FIG. 7 is a circuit schematic diagram showing a circuit configuration of a differential amplifier circuit 1000_1 having a CTLE function with one of two zeros in Embodiment 1. The differential amplifier circuit 1000_1 of Figure 7 includes a first differential amplifier circuit 100, a feedback differential circuit 200_1, a second differential amplifier circuit 300_1, and includes one of resistors R11 to R14 and a capacitor C11, C12 feedback path. The second differential amplifier circuit 300_1 includes a common mode feedback circuit 310_1. The common mode feedback circuit 310_1 reduces the amplitude of the return signal to the feedback differential circuit 200_1 (including the transistor MN1, the transistor MN2 and the transistor MN3) without affecting the second zero point. Specifically, the amplitude level of the feedback signal is halved without changing the voltage at the bias point of the common mode feedback circuit 310_1. The voltage at the bias point should be ((OUT_P+OUT_N)/2), but by connecting resistors R11 to R14 in series and drawing the voltage at the bias point from the midpoint of the resistors R11 to R14, the voltage at the bias point becomes is ((OUT_P+OUT_N)/2). Furthermore, the feedback signal OUT_P_1 becomes half of the output signal OUT_P, and the feedback signal OUT_N_1 becomes half of the output signal OUT_N. This eliminates the problem of an increased dynamic range of the feedback differential circuit 200_1 and reduces the probability of causing common mode oscillation. Furthermore, the second zero point can be calculated from equation (6). That is, instead of the resistor R2 and the resistor R3 in FIG. 6 , the resistors R11 to R14 have a function of forming a second zero point. The common mode feedback circuit 310_1 includes a resistor R11 to R14, the resistor R11 to R14 is a voltage dividing resistor for extracting a common mode signal, and the resistor R11 to R14 is one of the RC filters forming the second zero point. Resistor components.

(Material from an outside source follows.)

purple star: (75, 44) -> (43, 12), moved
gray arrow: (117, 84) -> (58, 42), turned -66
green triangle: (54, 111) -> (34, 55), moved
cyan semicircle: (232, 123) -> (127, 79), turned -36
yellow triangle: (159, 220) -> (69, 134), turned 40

As mentioned above, since the feedback amount is halved, in order to maintain the gain of the feedback differential circuit 200_1, gm of equation (5) in FIG. 7 needs to be doubled. To do this, Itail and W (transistors MN1 and MN2) need to be doubled, but as shown in equation (2), even if Itail and W (transistors MN1 and MN2) are doubled, Itail and W (transistors MN1 and MN2) are in the feedback The dynamic range of the differential circuit 200_1 (equation (2)) is canceled out, so that the dynamic range of the feedback differential circuit 200_1 is not affected. In addition, by setting the resistance of the resistors R11 to R14 as a voltage divider resistor for extracting a common mode signal from the common mode feedback circuit 310_1 to 2Rb, for the resistors R2 and R3 configured in the feedback path of FIG. 6 CTLE has no influence on the second zero point (equation (6)).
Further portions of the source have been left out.